Unnamed: 0,name,current,overall,group,rank_default,rank_min,rank_max,rank_first,rank_dense
0,Matt,90,208,A,1.0,1.0,1.0,1.0,1.0
1,Lisa,82,201,A,2.0,2.0,2.0,2.0,2.0
2,Adam,84,185,B,3.0,3.0,3.0,3.0,3.0
3,John,92,184,A,4.5,4.0,5.0,4.0,4.0
4,Emily,87,184,C,4.5,4.0,5.0,5.0,4.0
5,Jenny,78,182,C,6.0,6.0,6.0,6.0,5.0
6,Jane,94,173,B,7.0,7.0,7.0,7.0,6.0


* The “first” method assigns the ranks based on the order they appear. In the case of equality, the first observation in the DataFrame takes the next value, the second one takes the next, and so on. In our case, John and Emily are the 4th and 5th people so John’s rank is 4, and Emily’s rank is 5.

* The “dense” method is like the “min” but it does not put any gap between the rows that have the same value and the next row. John and Emily have the rank 4 as they do with the “min” but there is a difference between the ranks of the next person. Jenny has ranked 6 with the “min” method but her rank is 5 with the “dense” method.

# Ranking based on multiple columns

In [9]:
# create DataFrame
df = pd.DataFrame({
    "name": ["John","Jane","Emily","Lisa","Matt","Jenny","Adam"],
    "current": [92,94,87,82,90,78,84],
    "overall": [184,173,184,201,208,182,185],
    "group":["A","B","C","A","A","C","B"]
})

In [10]:
# create rank column
df["rank_overall_current"] = df[["overall","current"]].apply(tuple, axis=1).rank(ascending=False)

In [11]:
# sort values
df = df.sort_values(by="rank_overall_current", ignore_index=True)
df

Unnamed: 0,name,current,overall,group,rank_overall_current
0,Matt,90,208,A,1.0
1,Lisa,82,201,A,2.0
2,Adam,84,185,B,3.0
3,John,92,184,A,4.0
4,Emily,87,184,C,5.0
5,Jenny,78,182,C,6.0
6,Jane,94,173,B,7.0


The rank is created based on the combination of overall and rank. Since the values in the overall column come first, they are checked first. If the overall values are equal, then the current values are considered.

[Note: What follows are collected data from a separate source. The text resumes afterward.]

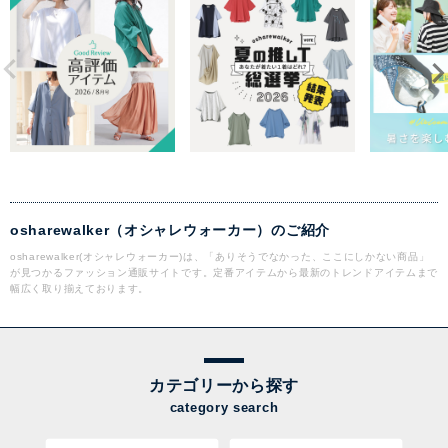
osharewalker（オシャレウォーカー）のご紹介
osharewalker(オシャレウォーカー)は、「ありそうでなかった、ここにしかない商品」
が見つかるファッション通販サイトです。定番アイテムから最新のトレンドアイテムまで
幅広く取り揃えております。
カテゴリーから探す
category search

For instance, John and Emily have the same overall value but John’s current value is higher so he is ranked before Emily.

# Ranking within groups

In [12]:
# create DataFrame
df = pd.DataFrame({
    "name": ["John","Jane","Emily","Lisa","Matt","Jenny","Adam"],
    "current": [92,94,87,82,90,78,84],
    "overall": [184,173,184,201,208,182,185],
    "group":["A","B","C","A","A","C","B"]
})

In [14]:
# create rank column
df["group_rank"] = df.groupby("group")["overall"].rank(
ascending=False)

In [15]:
# sort values
df = df.sort_values(by=["group","group_rank"], ignore_index=True)
df

Unnamed: 0,name,current,overall,group,group_rank
0,Matt,90,208,A,1.0
1,Lisa,82,201,A,2.0
2,John,92,184,A,3.0
3,Adam,84,185,B,1.0
4,Jane,94,173,B,2.0
5,Emily,87,184,C,1.0
6,Jenny,78,182,C,2.0


We now have a separate rank within each group. We can change the method of the rank function. It will work just like the example we have done so far. The only difference is that everything will be done separately for each group.